DATA SHOWN —
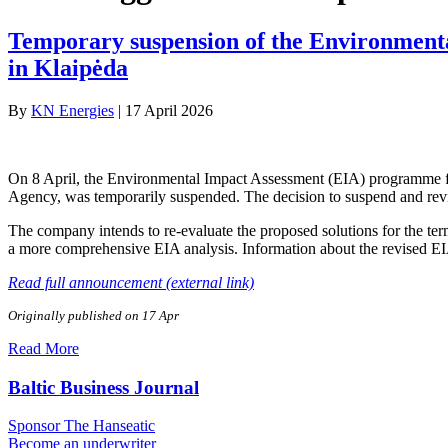
Temporary suspension of the Environment
in Klaipėda
By
KN Energies
|
17 April 2026
On 8 April, the Environmental Impact Assessment (EIA) programme for
Agency, was temporarily suspended. The decision to suspend and re
The company intends to re-evaluate the proposed solutions for the term
a more comprehensive EIA analysis. Information about the revised EI
Read full announcement (external link)
Originally published on 17 Apr
Read More
Baltic Business Journal
Sponsor The Hanseatic
Become an underwriter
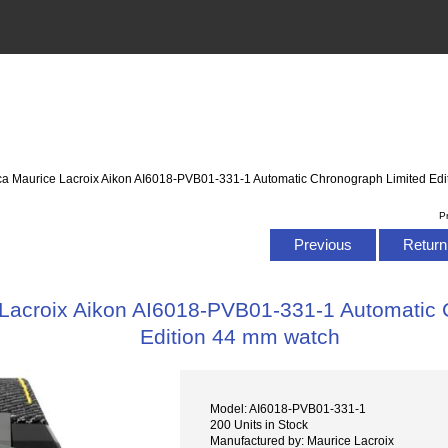
ca Maurice Lacroix Aikon AI6018-PVB01-331-1 Automatic Chronograph Limited Ed
P
Previous
Return 
 Lacroix Aikon AI6018-PVB01-331-1 Automatic 
Edition 44 mm watch
Model: AI6018-PVB01-331-1
200 Units in Stock
Manufactured by: Maurice Lacroix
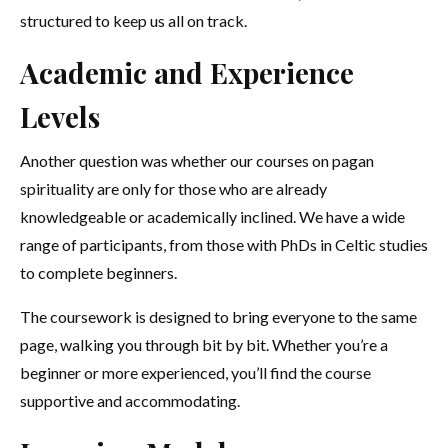
structured to keep us all on track.
Academic and Experience
Levels
Another question was whether our courses on pagan
spirituality are only for those who are already
knowledgeable or academically inclined. We have a wide
range of participants, from those with PhDs in Celtic studies
to complete beginners.
The coursework is designed to bring everyone to the same
page, walking you through bit by bit. Whether you’re a
beginner or more experienced, you’ll find the course
supportive and accommodating.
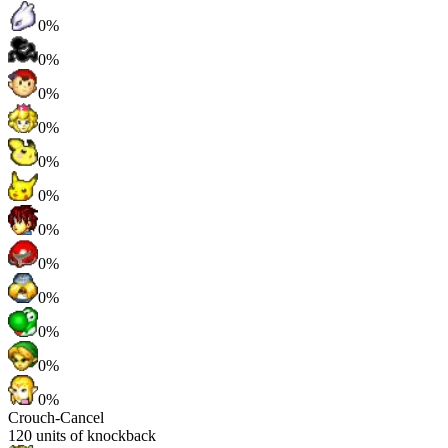
0%
0%
0%
0%
0%
0%
0%
0%
0%
0%
0%
0%
Crouch-Cancel
120
units of knockback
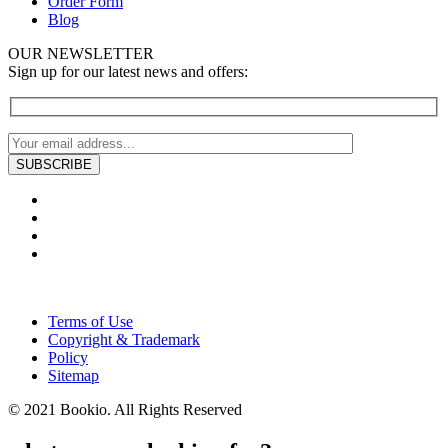
Order Form
Blog
OUR NEWSLETTER
Sign up for our latest news and offers:
Terms of Use
Copyright & Trademark
Policy
Sitemap
© 2021 Bookio. All Rights Reserved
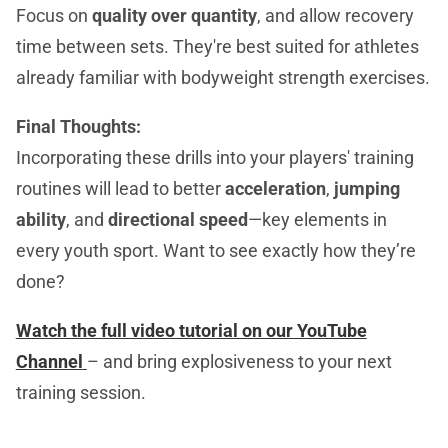
Focus on
quality over quantity
, and allow recovery
time between sets. They're best suited for athletes
already familiar with bodyweight strength exercises.
Final Thoughts:
Incorporating these drills into your players' training
routines will lead to better
acceleration
,
jumping
ability
, and
directional speed
—key elements in
every youth sport. Want to see exactly how they’re
done?
Watch the full video tutorial on our YouTube
Channel
– and bring explosiveness to your next
training session.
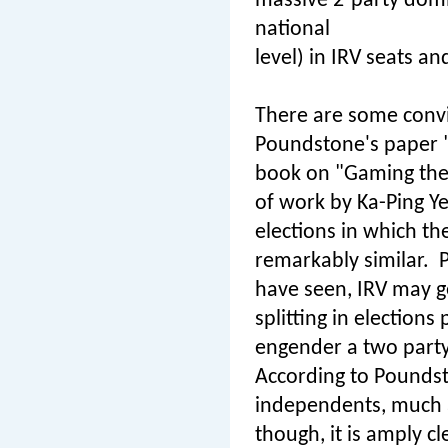
massive 2-party domin
national
level) in IRV seats an
There are some convin
Poundstone's paper "
book on "Gaming the
of work by Ka-Ping Ye
elections in which the
remarkably similar.
P
have seen, IRV may get
splitting in election
engender a two part
According to Poundst
independents, much a
though, it is amply cl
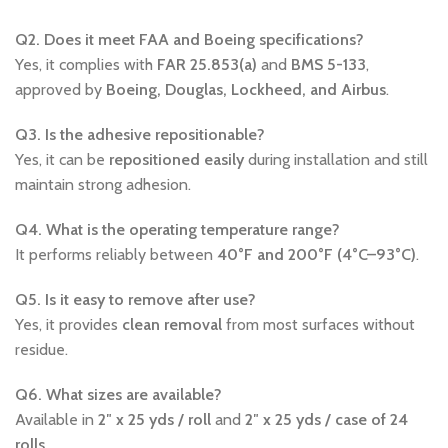
Q2. Does it meet FAA and Boeing specifications?
Yes, it complies with
FAR 25.853(a)
and
BMS 5-133
,
approved by
Boeing, Douglas, Lockheed, and Airbus
.
Q3. Is the adhesive repositionable?
Yes, it can be
repositioned easily
during installation and still
maintain strong adhesion.
Q4. What is the operating temperature range?
It performs reliably between
40°F and 200°F (4°C–93°C)
.
Q5. Is it easy to remove after use?
Yes, it provides
clean removal
from most surfaces without
residue.
Q6. What sizes are available?
Available in
2″ x 25 yds / roll
and
2″ x 25 yds / case of 24
rolls
.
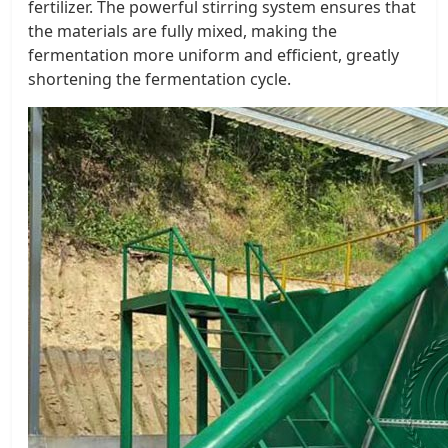
fertilizer. The powerful stirring system ensures that
the materials are fully mixed, making the
fermentation more uniform and efficient, greatly
shortening the fermentation cycle.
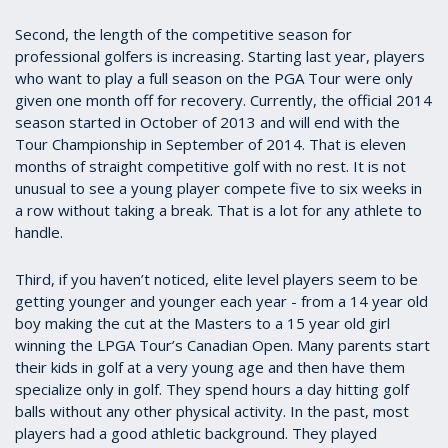
Second, the length of the competitive season for
professional golfers is increasing. Starting last year, players
who want to play a full season on the PGA Tour were only
given one month off for recovery. Currently, the official 2014
season started in October of 2013 and will end with the
Tour Championship in September of 2014. That is eleven
months of straight competitive golf with no rest. It is not
unusual to see a young player compete five to six weeks in
a row without taking a break. That is a lot for any athlete to
handle.
Third, if you haven’t noticed, elite level players seem to be
getting younger and younger each year - from a 14 year old
boy making the cut at the Masters to a 15 year old girl
winning the LPGA Tour’s Canadian Open. Many parents start
their kids in golf at a very young age and then have them
specialize only in golf. They spend hours a day hitting golf
balls without any other physical activity. In the past, most
players had a good athletic background. They played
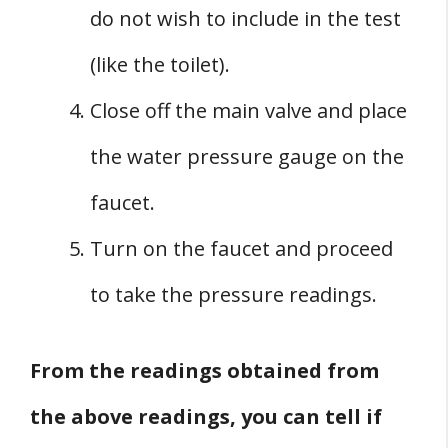
do not wish to include in the test
(like the toilet).
Close off the main valve and place
the water pressure gauge on the
faucet.
Turn on the faucet and proceed
to take the pressure readings.
From the readings obtained from
the above readings, you can tell if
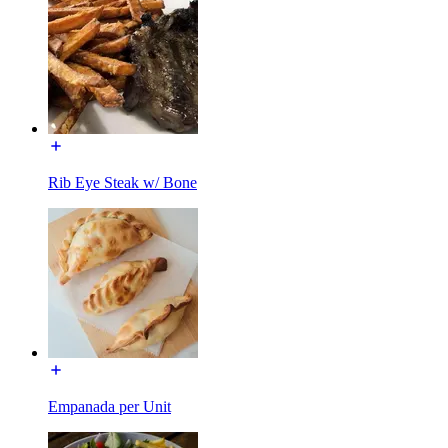
Rib Eye Steak w/ Bone
Empanada per Unit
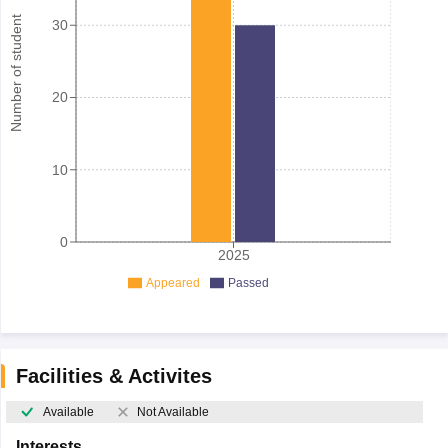
Number of student
30
20
10
0
2025
Appeared
Passed
Facilities & Activites
Available
Not Available
Interests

ABOUT THIS TASK —
Give the records back exactly. Leave the pictures out.

RESPONSE TO THE TASK —
Temporary suspension of the Environment
in Klaipėda
By
KN Energies
|
17 April 2026
On 8 April, the Environmental Impact Assessment (EIA) programme for
Agency, was temporarily suspended. The decision to suspend and re
The company intends to re-evaluate the proposed solutions for the term
a more comprehensive EIA analysis. Information about the revised EI
Read full announcement (external link)
Originally published on 17 Apr
Read More
Baltic Business Journal
Sponsor The Hanseatic
Become an underwriter
ca Maurice Lacroix Aikon AI6018-PVB01-331-1 Automatic Chronograph Limited Ed
P
Previous
Return 
 Lacroix Aikon AI6018-PVB01-331-1 Automatic 
Edition 44 mm watch
Model: AI6018-PVB01-331-1
200 Units in Stock
Manufactured by: Maurice Lacroix
structured to keep us all on track.
Academic and Experience
Levels
Another question was whether our courses on pagan
spirituality are only for those who are already
knowledgeable or academically inclined. We have a wide
range of participants, from those with PhDs in Celtic studies
to complete beginners.
The coursework is designed to bring everyone to the same
page, walking you through bit by bit. Whether you’re a
beginner or more experienced, you’ll find the course
supportive and accommodating.
0%
0%
0%
0%
0%
0%
0%
0%
0%
0%
0%
0%
Crouch-Cancel
120
units of knockback
Order Form
Blog
OUR NEWSLETTER
Sign up for our latest news and offers:
Terms of Use
Copyright & Trademark
Policy
Sitemap
© 2021 Bookio. All Rights Reserved
Focus on
quality over quantity
, and allow recovery
time between sets. They're best suited for athletes
already familiar with bodyweight strength exercises.
Final Thoughts:
Incorporating these drills into your players' training
routines will lead to better
acceleration
,
jumping
ability
, and
directional speed
—key elements in
every youth sport. Want to see exactly how they’re
done?
Watch the full video tutorial on our YouTube
Channel
– and bring explosiveness to your next
training session.
massive 2-party domin
national
level) in IRV seats an
There are some convin
Poundstone's paper "
book on "Gaming the
of work by Ka-Ping Ye
elections in which the
remarkably similar.
P
have seen, IRV may get
splitting in election
engender a two part
According to Poundst
independents, much a
though, it is amply cl
Q2. Does it meet FAA and Boeing specifications?
Yes, it complies with
FAR 25.853(a)
and
BMS 5-133
,
approved by
Boeing, Douglas, Lockheed, and Airbus
.
Q3. Is the adhesive repositionable?
Yes, it can be
repositioned easily
during installation and still
maintain strong adhesion.
Q4. What is the operating temperature range?
It performs reliably between
40°F and 200°F (4°C–93°C)
.
Q5. Is it easy to remove after use?
Yes, it provides
clean removal
from most surfaces without
residue.
Q6. What sizes are available?
Available in
2″ x 25 yds / roll
and
2″ x 25 yds / case of 24
rolls
.
fertilizer. The powerful stirring system ensures that
the materials are fully mixed, making the
fermentation more uniform and efficient, greatly
shortening the fermentation cycle.
Second, the length of the competitive season for
professional golfers is increasing. Starting last year, players
who want to play a full season on the PGA Tour were only
given one month off for recovery. Currently, the official 2014
season started in October of 2013 and will end with the
Tour Championship in September of 2014. That is eleven
months of straight competitive golf with no rest. It is not
unusual to see a young player compete five to six weeks in
a row without taking a break. That is a lot for any athlete to
handle.
Third, if you haven’t noticed, elite level players seem to be
getting younger and younger each year - from a 14 year old
boy making the cut at the Masters to a 15 year old girl
winning the LPGA Tour’s Canadian Open. Many parents start
their kids in golf at a very young age and then have them
specialize only in golf. They spend hours a day hitting golf
balls without any other physical activity. In the past, most
players had a good athletic background. They played
do not wish to include in the test
(like the toilet).
Close off the main valve and place
the water pressure gauge on the
faucet.
Turn on the faucet and proceed
to take the pressure readings.
From the readings obtained from
the above readings, you can tell if
Rib Eye Steak w/ Bone
Empanada per Unit
Number of student
30
20
10
0
2025
Appeared
Passed
Facilities & Activites
Available
Not Available
Interests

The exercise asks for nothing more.